(Beginning of Task input)
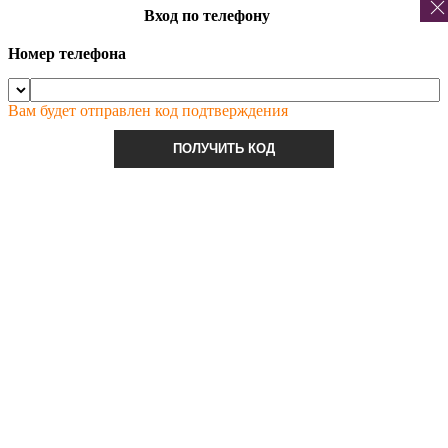
Вход по телефону
Номер телефона
Вам будет отправлен код подтверждения
ПОЛУЧИТЬ КОД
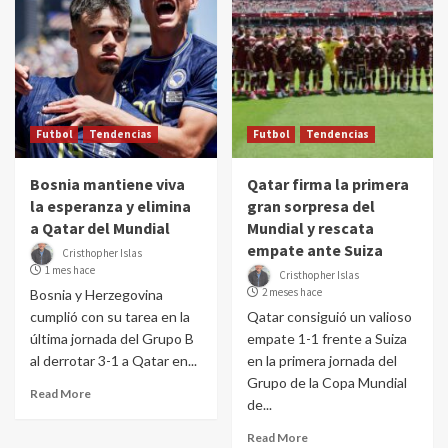
Futbol
Tendencias
Futbol
Tendencias
Bosnia mantiene viva
Qatar firma la primera
la esperanza y elimina
gran sorpresa del
a Qatar del Mundial
Mundial y rescata
empate ante Suiza
Cristhopher Islas
1 mes hace
Cristhopher Islas
2 meses hace
Bosnia y Herzegovina
cumplió con su tarea en la
Qatar consiguió un valioso
última jornada del Grupo B
empate 1-1 frente a Suiza
al derrotar 3-1 a Qatar en...
en la primera jornada del
Grupo de la Copa Mundial
Read More
de...
Read More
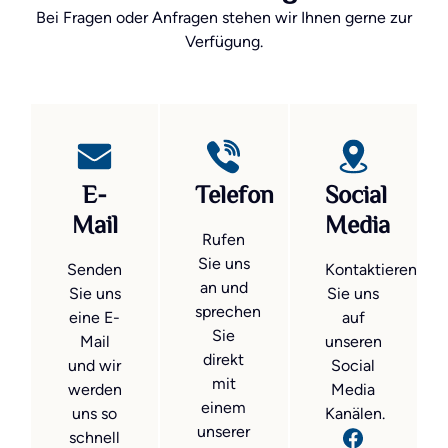
Bei Fragen oder Anfragen stehen wir Ihnen gerne zur
Verfügung.
E-
Telefon
Social
Mail
Media
Rufen
Sie uns
Senden
Kontaktieren
an und
Sie uns
Sie uns
sprechen
eine E-
auf
Sie
Mail
unseren
direkt
und wir
Social
mit
werden
Media
einem
uns so
Kanälen.
unserer
schnell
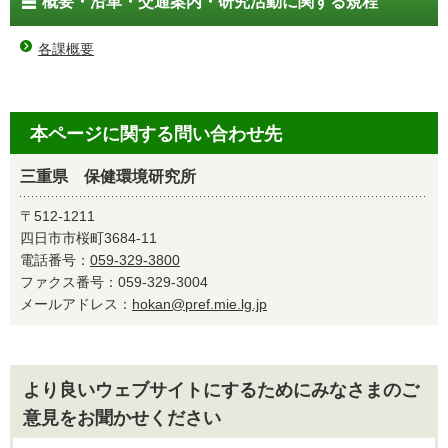
概要・沿革・交通案内・研究活動に関する規程
各課概要
本ページに関する問い合わせ先
三重県 保健環境研究所
〒512-1211
四日市市桜町3684-11
電話番号：
059-329-3800
ファクス番号：059-329-3004
メールアドレス：
hokan@pref.mie.lg.jp
より良いウェブサイトにするためにみなさまのご
意見をお聞かせください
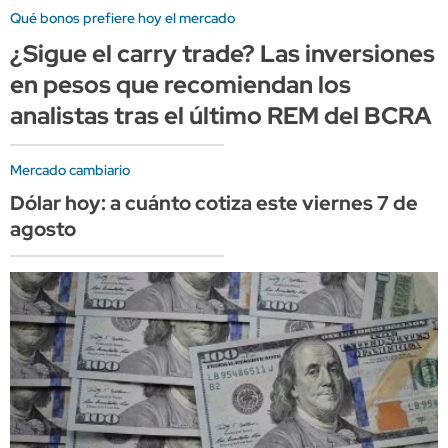
Qué bonos prefiere hoy el mercado
¿Sigue el carry trade? Las inversiones
en pesos que recomiendan los
analistas tras el último REM del BCRA
Mercado cambiario
Dólar hoy: a cuánto cotiza este viernes 7 de
agosto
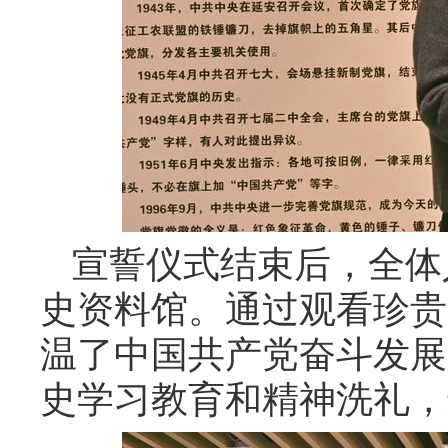
宣誓仪式结束后，全体
史资料馆。通过观看珍贵
温了中国共产党奋斗发展
史学习教育和精神洗礼，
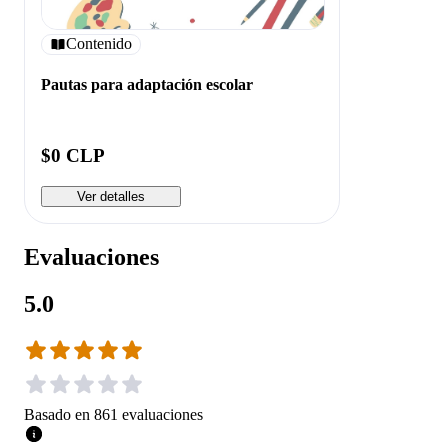
Contenido
Pautas para adaptación escolar
$0 CLP
Ver detalles
Evaluaciones
5.0
Basado en
861
evaluaciones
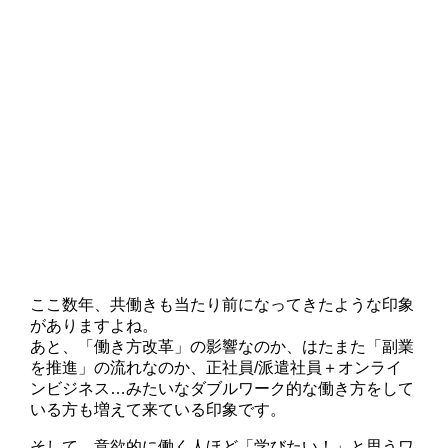
ここ数年、共働きも当たり前になってきたような印象
がありますよね。
あと、「働き方改革」の影響なのか、はたまた「副業
を推進」の流れなのか、正社員/派遣社員＋オンライ
ンビジネス…みたいなダブルワーク的な働き方をして
いる方も増えて来ている印象です。
そして、意欲的に働く人ほど「学びたい！」と思うワ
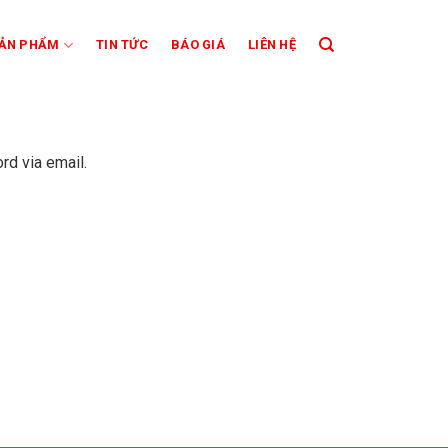
ẢN PHẨM
TIN TỨC
BÁO GIÁ
LIÊN HỆ
rd via email.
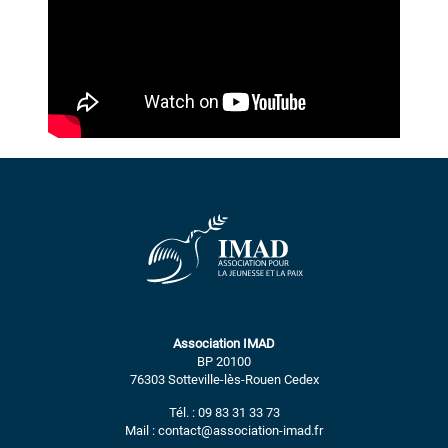
Association IMAD
BP 20100
76303 Sotteville-lès-Rouen Cedex
Tél. : 09 83 31 33 73
Mail : contact@association-imad.fr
(End of Task input)
* Assigned task:
Before copying the data, remove the pictures. Then repeat the rest exactly.

* Solution to this exercise:
Вход по телефону
Номер телефона
Вам будет отправлен код подтверждения
ПОЛУЧИТЬ КОД
Futbol
Tendencias
Futbol
Tendencias
Bosnia mantiene viva
Qatar firma la primera
la esperanza y elimina
gran sorpresa del
a Qatar del Mundial
Mundial y rescata
empate ante Suiza
Cristhopher Islas
1 mes hace
Cristhopher Islas
2 meses hace
Bosnia y Herzegovina
cumplió con su tarea en la
Qatar consiguió un valioso
última jornada del Grupo B
empate 1-1 frente a Suiza
al derrotar 3-1 a Qatar en...
en la primera jornada del
Grupo de la Copa Mundial
Read More
de...
Read More
Bei Fragen oder Anfragen stehen wir Ihnen gerne zur
Verfügung.
E-
Telefon
Social
Mail
Media
Rufen
Sie uns
Senden
Kontaktieren
an und
Sie uns
Sie uns
sprechen
eine E-
auf
Sie
Mail
unseren
direkt
und wir
Social
mit
werden
Media
einem
uns so
Kanälen.
unserer
schnell
概要・沿革・交通案内・研究活動に関する規程
各課概要
本ページに関する問い合わせ先
三重県 保健環境研究所
〒512-1211
四日市市桜町3684-11
電話番号：
059-329-3800
ファクス番号：059-329-3004
メールアドレス：
hokan@pref.mie.lg.jp
より良いウェブサイトにするためにみなさまのご
意見をお聞かせください
Qué bonos prefiere hoy el mercado
¿Sigue el carry trade? Las inversiones
en pesos que recomiendan los
analistas tras el último REM del BCRA
Mercado cambiario
Dólar hoy: a cuánto cotiza este viernes 7 de
agosto
宣誓仪式结束后，全体
史资料馆。通过观看珍贵
温了中国共产党奋斗发展
史学习教育和精神洗礼，
Contenido
Pautas para adaptación escolar
$0 CLP
Ver detalles
Evaluaciones
5.0
Basado en
861
evaluaciones
ここ数年、共働きも当たり前になってきたような印象
がありますよね。
あと、「働き方改革」の影響なのか、はたまた「副業
を推進」の流れなのか、正社員/派遣社員＋オンライ
ンビジネス…みたいなダブルワーク的な働き方をして
いる方も増えて来ている印象です。
そして、意欲的に働く人ほど「学びたい！」と思うワ
ẢN PHẨM
TIN TỨC
BÁO GIÁ
LIÊN HỆ
rd via email.
Association IMAD
BP 20100
76303 Sotteville-lès-Rouen Cedex
Tél. : 09 83 31 33 73
Mail : contact@association-imad.fr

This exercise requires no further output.